◆ **WORK INSTRUCTION**: Could you retype the records word for word but without any pictures?

Content starts

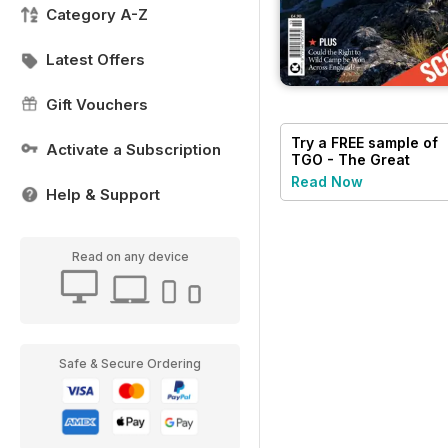
Category A-Z
Latest Offers
Gift Vouchers
Try a
FREE
sample of
Activate a Subscription
TGO - The Great
Outdoors Magazine
Read Now
Help & Support
Read on any device
Safe & Secure Ordering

Content ends

◆ **REPLY**:
Category A-Z
Latest Offers
Gift Vouchers
Try a
FREE
sample of
Activate a Subscription
TGO - The Great
Outdoors Magazine
Read Now
Help & Support
Read on any device
Safe & Secure Ordering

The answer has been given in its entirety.